Stored data entries
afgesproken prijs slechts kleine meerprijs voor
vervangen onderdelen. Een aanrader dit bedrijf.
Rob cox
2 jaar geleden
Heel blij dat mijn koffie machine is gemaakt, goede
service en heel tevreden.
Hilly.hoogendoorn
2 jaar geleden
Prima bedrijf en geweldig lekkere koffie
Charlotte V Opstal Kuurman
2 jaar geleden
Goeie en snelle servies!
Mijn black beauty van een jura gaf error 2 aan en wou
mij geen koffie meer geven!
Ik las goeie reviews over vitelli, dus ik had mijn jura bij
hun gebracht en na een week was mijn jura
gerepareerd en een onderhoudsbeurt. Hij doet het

**TASK TO COMPLETE:** Output nothing but the lines from the one containing "mij geen koffie meer geven!" through the last line of the data, exactly as they stand.

**EXERCISE RESPONSE:**
mij geen koffie meer geven!
Ik las goeie reviews over vitelli, dus ik had mijn jura bij
hun gebracht en na een week was mijn jura
gerepareerd en een onderhoudsbeurt. Hij doet het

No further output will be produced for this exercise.